Start of Data to use
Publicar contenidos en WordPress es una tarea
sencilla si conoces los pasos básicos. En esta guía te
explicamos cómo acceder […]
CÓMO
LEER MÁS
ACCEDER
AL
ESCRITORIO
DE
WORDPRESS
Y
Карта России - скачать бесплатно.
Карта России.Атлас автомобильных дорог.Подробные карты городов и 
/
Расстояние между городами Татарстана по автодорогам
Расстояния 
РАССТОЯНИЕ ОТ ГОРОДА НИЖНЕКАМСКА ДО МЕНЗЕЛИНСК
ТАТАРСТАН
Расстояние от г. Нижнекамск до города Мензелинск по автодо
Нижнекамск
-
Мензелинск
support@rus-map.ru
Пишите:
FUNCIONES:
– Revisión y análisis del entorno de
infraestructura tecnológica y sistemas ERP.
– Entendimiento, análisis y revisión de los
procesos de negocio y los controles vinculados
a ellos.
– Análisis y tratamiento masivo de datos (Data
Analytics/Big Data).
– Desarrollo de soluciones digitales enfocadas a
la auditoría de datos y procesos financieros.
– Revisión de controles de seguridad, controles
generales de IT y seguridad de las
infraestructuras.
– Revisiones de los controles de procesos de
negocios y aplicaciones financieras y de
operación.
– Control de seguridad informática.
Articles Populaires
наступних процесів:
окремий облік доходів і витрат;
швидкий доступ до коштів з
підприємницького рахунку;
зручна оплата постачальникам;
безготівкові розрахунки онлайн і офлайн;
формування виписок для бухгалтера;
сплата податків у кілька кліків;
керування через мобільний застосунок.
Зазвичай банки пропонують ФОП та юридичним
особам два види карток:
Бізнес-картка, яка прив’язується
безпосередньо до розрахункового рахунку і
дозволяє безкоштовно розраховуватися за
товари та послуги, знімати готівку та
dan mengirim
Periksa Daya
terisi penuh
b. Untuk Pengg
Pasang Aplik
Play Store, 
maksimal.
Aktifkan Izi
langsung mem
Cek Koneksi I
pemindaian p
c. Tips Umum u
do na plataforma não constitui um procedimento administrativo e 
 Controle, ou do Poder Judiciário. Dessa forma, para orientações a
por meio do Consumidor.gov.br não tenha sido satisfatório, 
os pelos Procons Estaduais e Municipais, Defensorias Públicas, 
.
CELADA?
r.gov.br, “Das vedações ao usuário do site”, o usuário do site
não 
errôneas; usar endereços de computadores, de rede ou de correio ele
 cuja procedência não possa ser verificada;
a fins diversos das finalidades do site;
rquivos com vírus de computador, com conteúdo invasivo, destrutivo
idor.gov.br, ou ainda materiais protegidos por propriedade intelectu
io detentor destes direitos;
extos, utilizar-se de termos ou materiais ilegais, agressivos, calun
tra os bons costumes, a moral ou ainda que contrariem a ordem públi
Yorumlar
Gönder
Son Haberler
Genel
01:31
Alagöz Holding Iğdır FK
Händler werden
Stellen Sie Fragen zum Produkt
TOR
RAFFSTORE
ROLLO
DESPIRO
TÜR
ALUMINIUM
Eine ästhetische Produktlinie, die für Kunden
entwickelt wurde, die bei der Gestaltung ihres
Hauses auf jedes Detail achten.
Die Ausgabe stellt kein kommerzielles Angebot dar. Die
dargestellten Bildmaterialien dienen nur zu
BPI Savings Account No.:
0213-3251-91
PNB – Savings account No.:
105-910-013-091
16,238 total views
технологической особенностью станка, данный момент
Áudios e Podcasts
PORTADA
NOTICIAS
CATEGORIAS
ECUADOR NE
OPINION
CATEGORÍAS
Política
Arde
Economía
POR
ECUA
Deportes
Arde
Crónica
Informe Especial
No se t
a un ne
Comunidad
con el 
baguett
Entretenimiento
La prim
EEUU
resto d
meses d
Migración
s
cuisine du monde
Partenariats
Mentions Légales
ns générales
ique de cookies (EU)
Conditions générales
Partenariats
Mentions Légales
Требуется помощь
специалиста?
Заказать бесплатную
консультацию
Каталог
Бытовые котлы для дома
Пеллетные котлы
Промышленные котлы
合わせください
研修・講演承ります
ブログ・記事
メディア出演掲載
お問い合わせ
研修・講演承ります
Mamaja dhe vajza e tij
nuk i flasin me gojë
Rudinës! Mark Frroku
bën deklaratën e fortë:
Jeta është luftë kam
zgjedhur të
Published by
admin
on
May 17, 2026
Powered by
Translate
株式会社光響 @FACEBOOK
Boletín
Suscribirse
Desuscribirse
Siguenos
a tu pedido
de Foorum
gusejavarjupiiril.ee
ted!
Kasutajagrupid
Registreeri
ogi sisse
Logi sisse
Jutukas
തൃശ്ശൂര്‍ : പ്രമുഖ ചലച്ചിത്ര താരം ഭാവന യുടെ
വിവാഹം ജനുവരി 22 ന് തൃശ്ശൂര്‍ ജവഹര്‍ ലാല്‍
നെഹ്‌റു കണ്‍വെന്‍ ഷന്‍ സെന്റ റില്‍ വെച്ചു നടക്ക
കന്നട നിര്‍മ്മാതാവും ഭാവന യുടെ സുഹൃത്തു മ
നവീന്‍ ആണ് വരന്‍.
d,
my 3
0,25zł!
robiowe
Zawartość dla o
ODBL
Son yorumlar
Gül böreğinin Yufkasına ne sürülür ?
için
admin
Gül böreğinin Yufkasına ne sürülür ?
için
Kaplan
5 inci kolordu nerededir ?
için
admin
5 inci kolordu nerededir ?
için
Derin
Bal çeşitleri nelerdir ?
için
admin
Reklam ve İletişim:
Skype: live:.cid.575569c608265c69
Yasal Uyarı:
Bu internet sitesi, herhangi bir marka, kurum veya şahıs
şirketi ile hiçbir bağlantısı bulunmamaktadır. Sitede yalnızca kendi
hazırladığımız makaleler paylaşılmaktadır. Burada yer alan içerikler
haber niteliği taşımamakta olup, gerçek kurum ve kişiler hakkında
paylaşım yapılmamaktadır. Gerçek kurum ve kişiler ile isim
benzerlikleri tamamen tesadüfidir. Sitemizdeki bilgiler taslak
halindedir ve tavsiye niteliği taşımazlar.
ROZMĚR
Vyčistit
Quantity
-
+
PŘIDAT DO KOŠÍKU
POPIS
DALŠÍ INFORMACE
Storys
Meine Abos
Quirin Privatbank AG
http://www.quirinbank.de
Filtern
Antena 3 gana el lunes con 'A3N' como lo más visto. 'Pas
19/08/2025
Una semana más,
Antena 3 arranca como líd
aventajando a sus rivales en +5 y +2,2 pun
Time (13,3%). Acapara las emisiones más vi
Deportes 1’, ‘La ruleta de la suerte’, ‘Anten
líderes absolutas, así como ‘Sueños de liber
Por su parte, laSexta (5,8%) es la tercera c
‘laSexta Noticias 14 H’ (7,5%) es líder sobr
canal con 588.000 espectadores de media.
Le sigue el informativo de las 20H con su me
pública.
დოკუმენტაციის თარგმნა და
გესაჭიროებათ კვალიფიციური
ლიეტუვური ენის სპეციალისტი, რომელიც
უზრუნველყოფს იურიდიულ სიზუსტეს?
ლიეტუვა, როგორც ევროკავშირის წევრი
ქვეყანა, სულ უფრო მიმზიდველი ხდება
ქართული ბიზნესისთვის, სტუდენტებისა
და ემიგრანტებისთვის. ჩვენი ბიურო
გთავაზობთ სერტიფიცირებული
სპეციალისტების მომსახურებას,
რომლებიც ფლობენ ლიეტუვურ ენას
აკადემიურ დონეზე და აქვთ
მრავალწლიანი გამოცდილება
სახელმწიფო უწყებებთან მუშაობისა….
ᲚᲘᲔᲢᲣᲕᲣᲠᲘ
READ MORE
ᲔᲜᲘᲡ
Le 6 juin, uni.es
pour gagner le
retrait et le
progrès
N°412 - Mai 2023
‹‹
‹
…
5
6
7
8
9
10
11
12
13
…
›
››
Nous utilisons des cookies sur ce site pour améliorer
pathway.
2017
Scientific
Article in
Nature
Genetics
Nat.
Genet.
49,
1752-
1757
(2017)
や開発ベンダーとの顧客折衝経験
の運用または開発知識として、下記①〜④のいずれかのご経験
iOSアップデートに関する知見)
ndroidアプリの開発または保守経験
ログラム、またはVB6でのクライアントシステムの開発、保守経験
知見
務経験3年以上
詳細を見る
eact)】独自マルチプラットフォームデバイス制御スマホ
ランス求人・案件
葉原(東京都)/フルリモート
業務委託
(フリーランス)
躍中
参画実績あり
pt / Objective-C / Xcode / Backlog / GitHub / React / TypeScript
End of Data to use
* The task
Copy all lines of the preceding data that hold the word "procesos".

* Task result
procesos de negocio y los controles vinculados
la auditoría de datos y procesos financieros.
– Revisiones de los controles de procesos de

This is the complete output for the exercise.